→ Exercise goal:
The expected result is a verbatim repetition of the lines from the start of the entries through the line containing "opiniones y motivos por los que son felices.", with the pictures removed.

(Source information Opens)

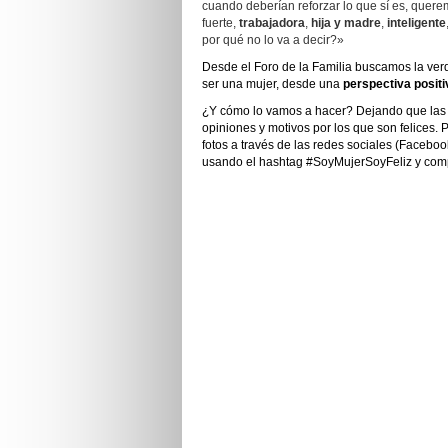
cuando deberían reforzar lo que sí es, quer
fuerte,
trabajadora
,
hija y madre
,
inteligente
por qué no lo va a decir?»
Desde el Foro de la Familia buscamos la verd
ser una mujer, desde una
perspectiva positi
¿Y cómo lo vamos a hacer? Dejando que las 
opiniones y motivos por los que son felices. 
fotos a través de las redes sociales (Facebook
usando el hashtag #SoyMujerSoyFeliz y compa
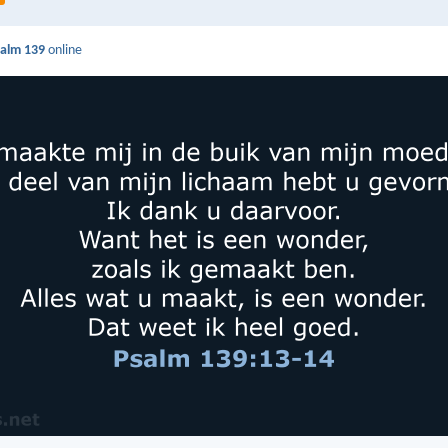
salm 139
online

(Source information Closes)

→ Answer to the problem:
cuando deberían reforzar lo que sí es, quer
fuerte,
trabajadora
,
hija y madre
,
inteligente
por qué no lo va a decir?»
Desde el Foro de la Familia buscamos la verd
ser una mujer, desde una
perspectiva positi
¿Y cómo lo vamos a hacer? Dejando que las 
opiniones y motivos por los que son felices. 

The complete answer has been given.